Que Podemos y lo que quede del Partido Comunista, que Bildu y los separatistas vascos, que los separatistas catalanes y que el resto de la pintoresca caterva de españoles antiespañolistas, o meramente gamberros, agrupados bajo la metáfora del monstruo de Frankenstein, puedan hablar en serio, lo creemos. Es coherente con su inspiración, sus fines, su odio, su catadura y su afán de dominio y sabotaje. Pero parémonos un momento. ¿Qué hace grande y poderoso a un país, sino su lengua? ¿Qué es una lengua de categoría mundial, sino una creación de arriba a abajo, por la fuerza de la belleza y la inteligencia, en virtud de una historia gloriosa, gracias por lo general al genio de uno o varios enormes escritores, unos centros irradiadores de cultura y, en especial, la letra escrita? ¿Qué es la lengua inglesa, sino el dialecto de Chaucer estandarizado, consolidado por Shakespeare y dignificado por Dickens? ¿Qué es el italiano, sino el dialecto florentino de Dante erigido en identidad espiritual de un pueblo? ¿Qué son el árabe o el hebreo, sino la base sustancial, el alma duradera del Corán o la Torá? Todavía hoy en día, en El Cairo, un egipcio de clase media no puede hablar con un mendigo en la calle, porque no se entienden. La televisión británica, cuando entrevista a un lugareño provinciano, ha de poner subtítulos en inglés estándar para que lo puedan seguir los televidentes de otras partes de Inglaterra. ¿A qué se debe esto, sino al hecho de que cada grupo pequeño de hablantes usa una variedad lingüística local, y de que el auténtico patrimonio cultural, nacional, político y económico de una lengua reside en su vigor, su profundidad, su riqueza, su acervo literario y escrito, su vocación y aptitud de universalidad?

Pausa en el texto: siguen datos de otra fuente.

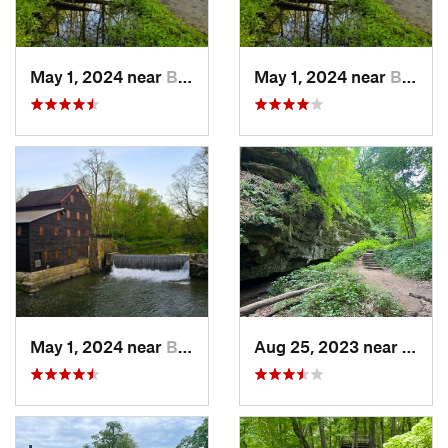
May 1, 2024 near
Blue Grass, IA
May 1, 2024 near
Blue Grass, IA
May 1, 2024 near
Blue Grass, IA
Aug 25, 2023 near
Blue 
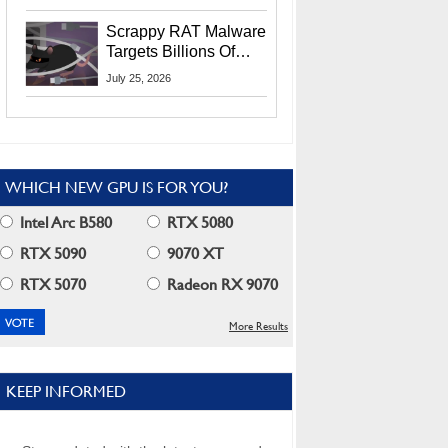
Residents
Scrappy RAT Malware
Targets Billions Of
Chrome And Edge
July 25, 2026
Users
WHICH NEW GPU IS FOR YOU?
Intel Arc B580
RTX 5080
RTX 5090
9070 XT
RTX 5070
Radeon RX 9070
More Results
KEEP INFORMED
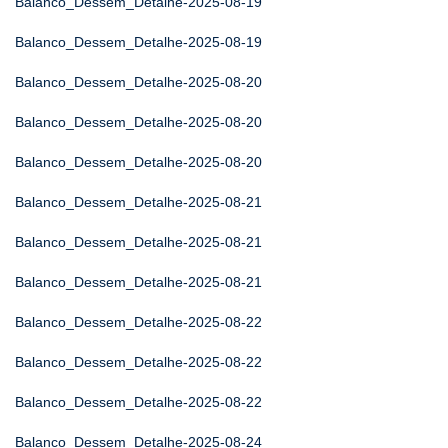
Balanco_Dessem_Detalhe-2025-08-19
Balanco_Dessem_Detalhe-2025-08-19
Balanco_Dessem_Detalhe-2025-08-20
Balanco_Dessem_Detalhe-2025-08-20
Balanco_Dessem_Detalhe-2025-08-20
Balanco_Dessem_Detalhe-2025-08-21
Balanco_Dessem_Detalhe-2025-08-21
Balanco_Dessem_Detalhe-2025-08-21
Balanco_Dessem_Detalhe-2025-08-22
Balanco_Dessem_Detalhe-2025-08-22
Balanco_Dessem_Detalhe-2025-08-22
Balanco_Dessem_Detalhe-2025-08-24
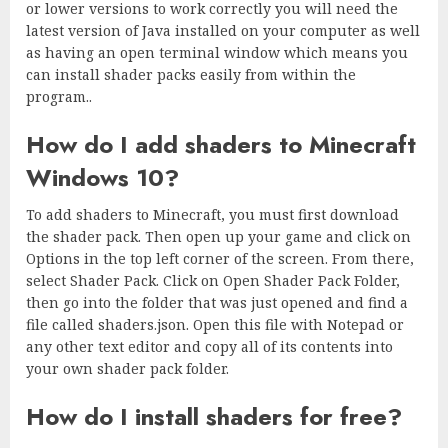
or lower versions to work correctly you will need the
latest version of Java installed on your computer as well
as having an open terminal window which means you
can install shader packs easily from within the
program..
How do I add shaders to Minecraft
Windows 10?
To add shaders to Minecraft, you must first download
the shader pack. Then open up your game and click on
Options in the top left corner of the screen. From there,
select Shader Pack. Click on Open Shader Pack Folder,
then go into the folder that was just opened and find a
file called shaders.json. Open this file with Notepad or
any other text editor and copy all of its contents into
your own shader pack folder.
How do I install shaders for free?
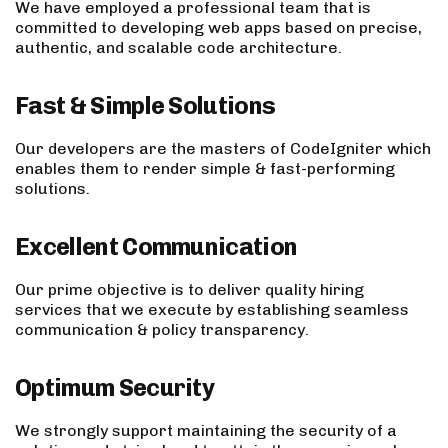
We have employed a professional team that is
committed to developing web apps based on precise,
authentic, and scalable code architecture.
Fast & Simple Solutions
Our developers are the masters of CodeIgniter which
enables them to render simple & fast-performing
solutions.
Excellent Communication
Our prime objective is to deliver quality hiring
services that we execute by establishing seamless
communication & policy transparency.
Optimum Security
We strongly support maintaining the security of a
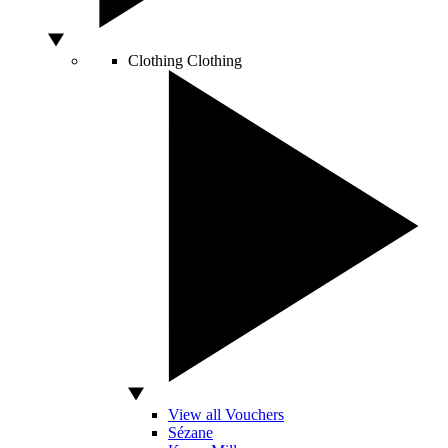
Clothing
Clothing
View all Vouchers
Sézane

Los “fabricantes” del batúa o euskera estándar, esa invención manufacturada y de ayer por la tarde, lo tenían claro. Se trataba de idear una neolengua que superase el hecho de que los vascos de valles distintos no eran capaces de comunicarse entre sí, ni tenían una literatura común de nivel a la que aferrarse. Pompeu Fabra, el ingeniero industrial catalán que desarrolla las reglas gramaticales del catalán, busca con deliberación un exotismo, una rareza, para que lo que se saca de la manga suene exótico, distinto y lo más alejado posible del español. Ellos eran nacionalistas y antiespañoles, pero no eran idiotas. Son muestras de lo que puede hacer, si se lo propone, el identitarismo ideológico, el dirigismo colectivizante, el mesianismo separatista. Mas no son ilustraciones de amor a la diversidad, de respeto al “pueblo”, de afán de preservar la oralidad tradicional del tal o cual grupo de paisanos iletrados, a los que estos furibundos salvapatrias tenían la misma veneración que Sabino Arana a su esposa proletaria. Por eso es tan maligna, tan retorcida y tan infundada la noción de que el Estado, quiérese decir España, deba esforzarse por aniquilar el español, terminar de sacarlo de su sistema de enseñanza, desacreditar su literatura galardonando a indocumentados y borrando a sus clásicos, a fin de fragmentar la cohesión del país, robarle su alma y su espíritu, atentando contra sus logros más dignos. Cervantes, Quevedo o Galdós jamás hablaron, escribieron y se expresaron como el tabernero de la esquina. Góngora, Bécquer o Juan Ramón nunca pensaron, sintieron y escribieron como ese pintoresco espécimen mijeño que se hace llamar Huan Porrah Blanko, y que ha traducido a Saint-Exupéry al andalú bajo el título de Er Prinzipito. Esto no es broma, desgraciadamente.